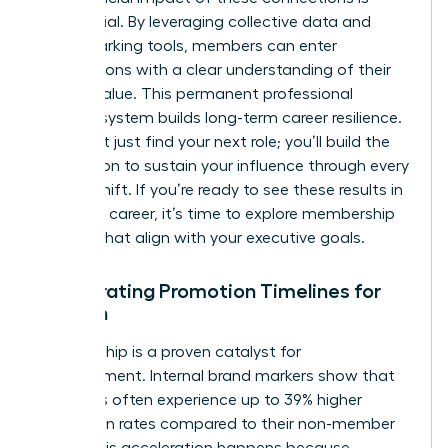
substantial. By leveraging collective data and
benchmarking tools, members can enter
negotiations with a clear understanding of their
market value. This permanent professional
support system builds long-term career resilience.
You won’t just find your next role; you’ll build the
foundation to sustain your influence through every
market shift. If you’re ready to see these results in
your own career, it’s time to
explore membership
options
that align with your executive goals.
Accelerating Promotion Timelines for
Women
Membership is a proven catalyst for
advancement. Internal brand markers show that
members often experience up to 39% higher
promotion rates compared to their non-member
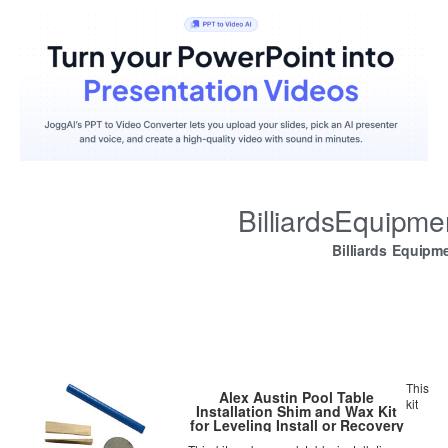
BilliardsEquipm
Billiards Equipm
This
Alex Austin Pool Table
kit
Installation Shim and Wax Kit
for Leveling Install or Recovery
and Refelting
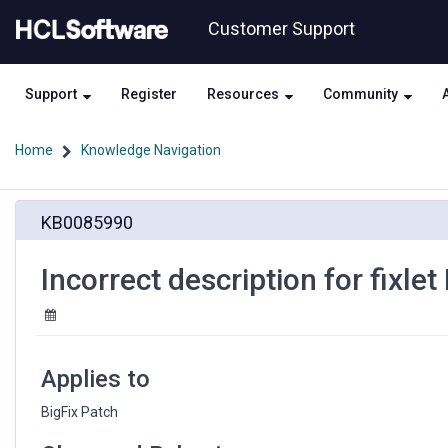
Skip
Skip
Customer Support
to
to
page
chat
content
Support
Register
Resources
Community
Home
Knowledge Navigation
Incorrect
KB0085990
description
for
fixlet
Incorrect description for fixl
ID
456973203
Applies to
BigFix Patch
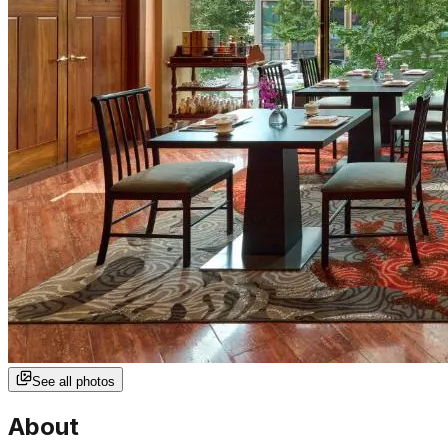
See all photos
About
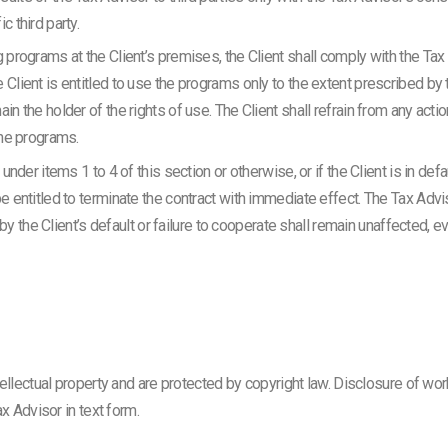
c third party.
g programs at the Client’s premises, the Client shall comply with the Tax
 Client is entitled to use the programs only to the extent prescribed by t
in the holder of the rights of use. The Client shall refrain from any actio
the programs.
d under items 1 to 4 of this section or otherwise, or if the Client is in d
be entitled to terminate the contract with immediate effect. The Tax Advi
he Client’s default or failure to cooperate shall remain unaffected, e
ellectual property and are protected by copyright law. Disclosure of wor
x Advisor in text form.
...
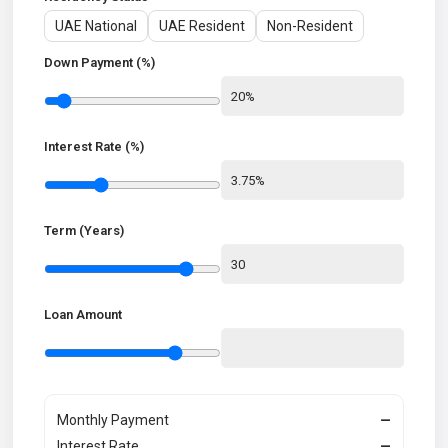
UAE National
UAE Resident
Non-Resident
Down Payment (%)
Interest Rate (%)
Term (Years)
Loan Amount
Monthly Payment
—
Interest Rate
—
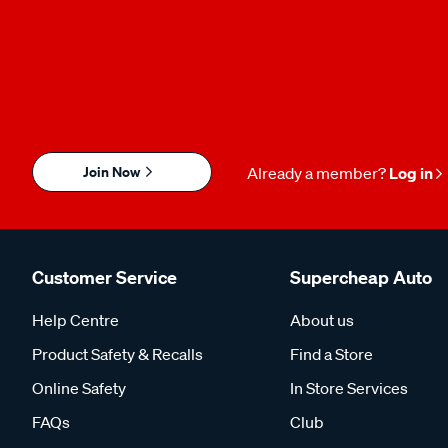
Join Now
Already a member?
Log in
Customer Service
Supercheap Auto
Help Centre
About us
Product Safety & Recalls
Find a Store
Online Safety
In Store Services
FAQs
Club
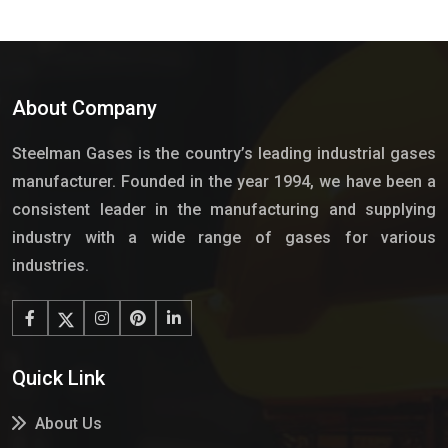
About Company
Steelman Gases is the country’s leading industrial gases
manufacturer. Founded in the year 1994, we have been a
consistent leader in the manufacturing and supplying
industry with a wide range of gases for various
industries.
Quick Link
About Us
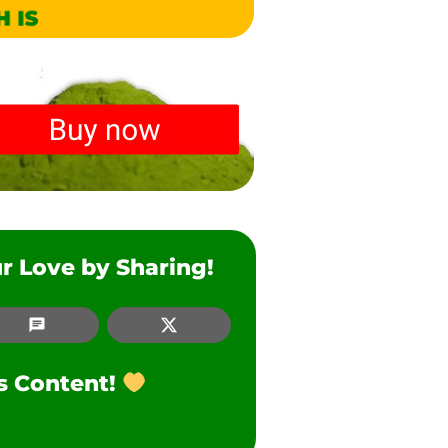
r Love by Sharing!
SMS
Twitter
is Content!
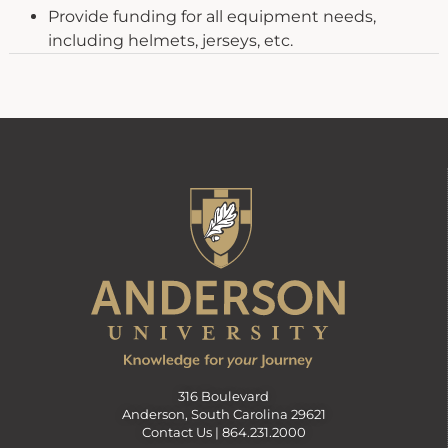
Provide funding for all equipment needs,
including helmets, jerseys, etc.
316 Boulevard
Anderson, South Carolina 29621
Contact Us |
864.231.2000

What to work on: What lines of the listing above hold "their"? Copy all of them.

Result for this exercise:
negotiations with a clear understanding of their
promotion rates compared to their non-member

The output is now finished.